When we arrive at the stake center, I find that many of my seminary friends are already there.  I am surprised to see so many. People I don’t even know crowd the edges of the room.  It’s my first Mormon baptism. The missionaries have explained the process, but still, I don’t know what to expect. I don’t really know much at all about the details of Mormon doctrine, but I know this: Jesus is here. This is His church. This is my path.

It was my mother who first introduced me to Jesus. She taught me to pray: Now I lay me down to sleep/I pray the Lord my soul to keep. On Saturday nights, my sister and I went to bed with pink foam curlers in our hair, our patent leather shoes–made shiny clean with fingernail polish remover–ready at the foot of our beds.  Military nomads, we attended whichever local Protestant church my parents picked–Methodist, Presbyterian, Congregational. I loved going to church, a few coins for the offering tied up in the corner of my handkerchief. I loved to hear stories from the Bible–Abraham, Gideon, Esther, Mary, Paul. I loved singing: Jesus loves me, this I know/For the Bible tells me so./Little ones to Him belong/They are weak but He is strong./Yes, Jesus loves me!/Yes, Jesus loves me!/Yes, Jesus loves me!/The Bible tells me so. I didn’t just sing the words; I sang to witness that I knew Jesus loved me. Me! I felt Him stir in my soul with my very earliest memories, as if He’d stowed away in my heart when I came to earth.

At thirteen, I became a bona fide Christian. I had studied the materials Billy Graham sent, I had listened and learned and prayed all those years of my early youth. One night, a friend invited me to ”Father’s House” where a group of local youth met weekly to praise the Lord together. There must have been some sort of evangelical leadership, but I didn’t need converting, so I paid them little heed, other than to notice quiet conversations in corners, witnessing, praying, tears, joy. What moved me most was the big prayer circle we formed, linking arms, sharing our prayer requests, uniting in faith as we lifted our hearts to heaven. I knew Jesus loved me, but did He know I loved Him? I felt the deep pull of sacred commitment, of covenant. That night, linked in prayer with fellow believers, I closed my eyes and quietly and absolutely gave my heart to Jesus. I accepted without reservation that He was my Savior, that I was lost without Him, that I would follow Him for the rest of my life. Anywhere.

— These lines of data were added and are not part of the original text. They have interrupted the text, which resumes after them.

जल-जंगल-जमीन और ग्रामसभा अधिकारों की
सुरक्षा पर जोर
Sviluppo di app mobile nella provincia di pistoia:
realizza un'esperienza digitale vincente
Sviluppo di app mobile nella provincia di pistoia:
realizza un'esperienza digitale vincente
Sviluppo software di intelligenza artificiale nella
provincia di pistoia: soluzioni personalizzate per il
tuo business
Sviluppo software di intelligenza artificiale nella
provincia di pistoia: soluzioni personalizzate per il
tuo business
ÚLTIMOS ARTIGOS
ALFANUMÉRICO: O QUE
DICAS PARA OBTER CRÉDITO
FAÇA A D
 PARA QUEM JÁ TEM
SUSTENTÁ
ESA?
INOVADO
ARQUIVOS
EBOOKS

From that day on, I have been a committed disciple of Jesus Christ. I longed for Truth, though, and as my faith in Christ grew, I realized that for me, Protestant doctrine had too many holes in it. I couldn’t make sense of it, beyond the deep reality of Jesus as Lord. So when Matt came along a few years later, with his equally fervent love for the Lord and real answers to my real questions, I knew I had found my religious home. Matt and the missionaries taught me solid Christian doctrine, put the pieces of the gospel together into a framework that I knew would support my deepest inquiries, withstand my fiercest doubt.

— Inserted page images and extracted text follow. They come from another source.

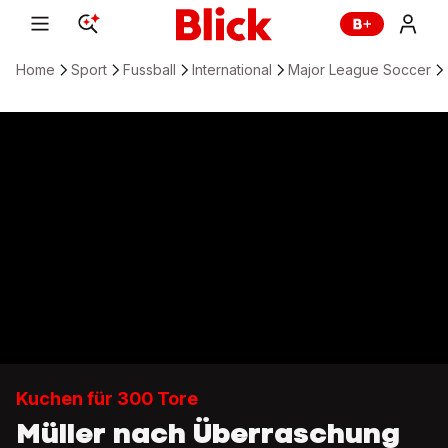
Home
Sport
Fussball
International
Major League Soccer
Kuchen für 300 Tore
Müller nach Überraschung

And tonight, I’m getting baptized. Someone helps me dress in white, leads me to a chair in the front row. I turn around to see my family walk in, dressed in their Sunday best. I look at my dad and my eyes fill, because I know that he is worried about me. It took him all day to sign the permission form allowing me to be baptized as a minor. The missionaries called midday: Maybe we should wait. And Matt: Do you think we should wait?  That pervasive bubble of peace has been with me all day, though: No. Don’t worry. It will be fine. My family is here because despite their concern, they love me. They are willing to trust that I can see my way to the Savior.

When I enter the warm water, Matt holds his hand out, leads me into position. He raises his right hand and speaks my name.  My spirit floats, like a bird on the water, waiting. I dip into the water and it washes me, washes me clear through–skin and bone and sinew–darkness, grime and sin . Gone. I am gone. There is a moment of utter stillness and I hold my breath in wonderment. He is here, here in the underwater, here in me. And there in the light above.  The water floods behind me as I rise up, drink in the sweet air of new life. My face points heavenward, homeward. 

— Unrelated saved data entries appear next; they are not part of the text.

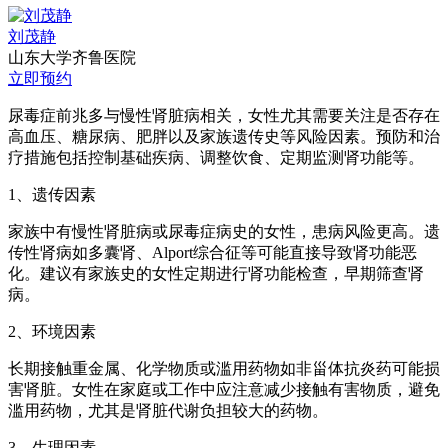
刘茂静
山东大学齐鲁医院
立即预约
尿毒症前兆多与慢性肾脏病相关，女性尤其需要关注是否存在
高血压、糖尿病、肥胖以及家族遗传史等风险因素。预防和治
疗措施包括控制基础疾病、调整饮食、定期监测肾功能等。
1、遗传因素
家族中有慢性肾脏病或尿毒症病史的女性，患病风险更高。遗
传性肾病如多囊肾、Alport综合征等可能直接导致肾功能恶
化。建议有家族史的女性定期进行肾功能检查，早期筛查肾
病。
2、环境因素
长期接触重金属、化学物质或滥用药物如非甾体抗炎药可能损
害肾脏。女性在家庭或工作中应注意减少接触有害物质，避免
滥用药物，尤其是肾脏代谢负担较大的药物。
3、生理因素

A short time later, I sit in a folding metal chair, facing my family and friends. Matt’s dad places his hands on my damp head and speaks my name. I hear him say: Receive the Holy Ghost. No one had warned me of this, this wild rush of power that suddenly pours through me from head to foot like a flash flood. I gasp. I hear Matt’s dad speaking, but I am intent on survival, on somehow absorbing this electric, possessive Spirit. Slowly, it settles and I tingle everywhere. He is here, here in the very cells and atoms of my body, here in all the freshly flushed spaces of my soul.

That was 39 years ago. Every year on December 23rd, the magnitude of that long-ago night expands my understanding and my awe. And tonight is Christmas Eve.  Jesus is finally here. As we commemorate and celebrate that long-ago night, may He be truly here for you. Here in your heart, here in your life. Hallelujah! Jesus is here!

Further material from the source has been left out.